Cop 27: un esercizio in costruzione o l'ultima delle Cop?

 

Il 20 novembre, alla Cop 27 di Sharm el-Sheikh, tra lo stallo dei governi e le pressioni delle lobby e dopo un'impasse tesa e molte ore di negoziati, quasi 200 Paesi hanno raggiunto un accordo per istituire un fondo perdite e danni per assistere le nazioni più colpite dal cambiamento climatico – una richiesta considerata non negoziabile dai Paesi in via di sviluppo.

In effetti, i finanziamenti per il clima rimangono fondamentali per l'Africa e i Paesi più indigenti, se si pensa solo che il continente più povero contribuisce per il 4% alle emissioni globali ed è influenzato negativamente in misura maggiore dagli eventi legati al riscaldamento globale. Questo, però, è l'unico risultato davvero significativo dell'Assise protratta tra notevoli tensioni oltre la sua scadenza prevista; il solo obiettivo rilevante per cui la diplomazia multilaterale è ancora rimasta in funzione.

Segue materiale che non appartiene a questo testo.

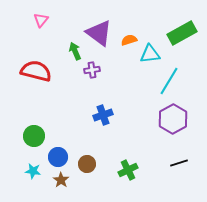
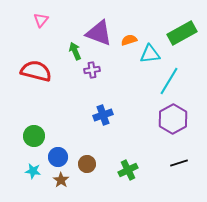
purple triangle: rotated 16 degrees counterclockwise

Data la drammaticità del tempo che viene a mancare, acuito dagli effetti diretti sul clima delle guerre, questa novità rimane insufficiente per accelerare drasticamente la corsa delle rinnovabili, sostenute da efficienza ed elettrificazione, e, soprattutto, ridurre l'impiego di combustibili fossili per non oltrepassare il limite di 1,5°C, con l'imperativo di un repentino e radicale taglio delle emissioni di gas ad effetto serra.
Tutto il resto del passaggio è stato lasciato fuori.